Any help would be appreciated.
Richard


----------



## jamiemac2005 (Jul 5, 2007)

If you could give us the specific error message we could probably help, it sounds as if VB.Net has disabled the controls because it couldn't load the files needed to build programs etc.

Cheers,
Jamey


----------



## rstratton40 (Jul 15, 2008)

Hi Jamey, I'll try to be a little more specific.
After removing and then reinstalling VB.net 2008 I get the following error when I try to run the IDE
"The automatically saved settings file 'C:\Documents and Settings\User_Name\My Documents\Visual Studio 2008\VB Express\CurrentSettings.vssettings' cannot be found. You can change this file on the 'Import and Export Settings' Tools Options Page. The IDE will use your most recent settings for this session."
When I go to "Tools => Options
I Get the following error:
"An error occurred loading this property page"
when I try to view the following options:
Database Tools => O/R Designer
Windows Forms Designer => General
=> Data UI Customization

As I mentioned in my original post, when I start a new project (or even load a sample project I downloaded from the internet) I can see the form in the forms view but I can not edit any of its properties. Also I can see all the tools in the toolbox but I can not access them or select them as they are all grayed out (faded in colour).

I hope this helps in solving my problems.

Thanks again
Richard


----------



## jamiemac2005 (Jul 5, 2007)

Hey, have you checked to see if the file is there? (.vssettings)... because if it is it may be a permissions error...

I can't think of what the problem is... maybe the path is wrong?

Cheers,
Jamey


----------



## rstratton40 (Jul 15, 2008)

Hi Jamey. Yes the file is there and I doubt that it is a permissions issue as I am an administrator with full rights and it did work until I was making some settings changes then it quit. I think it must be a registry entry somewhere because even when I completely uninstall everything then reinstall again I get the same error and inability to access any properties or tools in the toolbox.
Richard


----------



## jamiemac2005 (Jul 5, 2007)

hmm, yeah that makes sence, but i don't see exactly what it would be, is there a way to ensure you completely wipe vb.net? including saved settings etc. maybe opening regedit and searching for the path to the settings file and wiping that? i really don't know i'm just throwing out ideas.

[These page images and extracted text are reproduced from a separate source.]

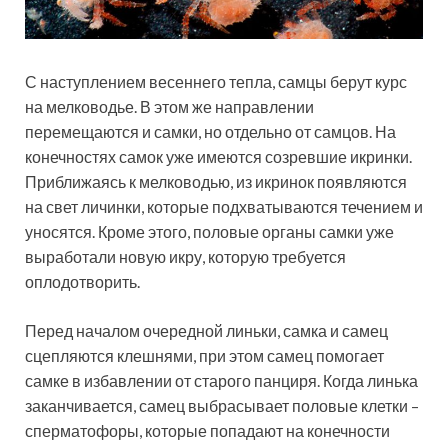
С наступлением весеннего тепла, самцы берут курс
на мелководье. В этом же направлении
перемещаются и самки, но отдельно от самцов. На
конечностях самок уже имеются созревшие икринки.
Приближаясь к мелководью, из икринок появляются
на свет личинки, которые подхватываются течением и
уносятся. Кроме этого, половые органы самки уже
выработали новую икру, которую требуется
оплодотворить.
Перед началом очередной линьки, самка и самец
сцепляются клешнями, при этом самец помогает
самке в избавлении от старого панциря. Когда линька
заканчивается, самец выбрасывает половые клетки –
сперматофоры, которые попадают на конечности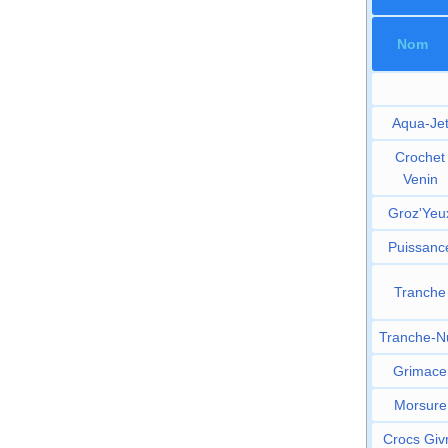
Nom
Aqua-Je
Crochet
Venin
Groz'Yeu
Puissanc
Tranche
Tranche-Nu
Grimace
Morsure
Crocs Giv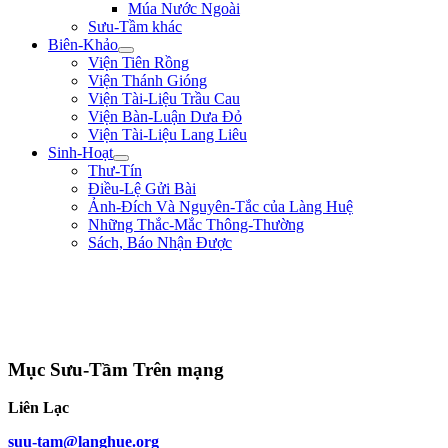
Múa Nước Ngoài
Sưu-Tầm khác
Biên-Khảo
Viện Tiên Rồng
Viện Thánh Gióng
Viện Tài-Liệu Trầu Cau
Viện Bàn-Luận Dưa Đỏ
Viện Tài-Liệu Lang Liêu
Sinh-Hoạt
Thư-Tín
Điều-Lệ Gửi Bài
Ảnh-Đích Và Nguyên-Tắc của Làng Huệ
Những Thắc-Mắc Thông-Thường
Sách, Báo Nhận Được
"Ta muốn cưỡi cơn gió mạnh, đạp làn sóng dữ, chém cá tràng-kình ở Biển
Đông, quét sạch bờ-cõi để cứu dân ra khỏi nơi đắm-đuối chứ không thèm bắt
chước người đời cúi đầu, cong lưng làm tỳ-thiếp cho người ta." ** Triệu Thị
Trinh **
Mục Sưu-Tầm Trên mạng
Liên Lạc
suu-tam@langhue.org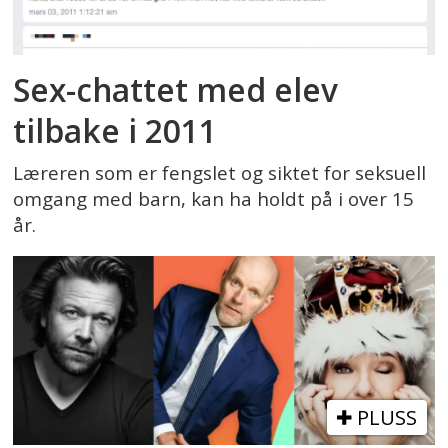
Sex-chattet med elev
tilbake i 2011
Læreren som er fengslet og siktet for seksuell
omgang med barn, kan ha holdt på i over 15
år.
PLUSS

I've tryed looking for a fix/any info on this but i can't find anything...

Cheers,
Jamey


----------



## rstratton40 (Jul 15, 2008)

Thanks again Jamey, I'll keep looking and if I figure it out I post what I find.......

Richard


----------



## manicfal (Aug 26, 2008)

have you tried resetting visual stuido with the following run prompt
devenv.exe /resetsettings


----------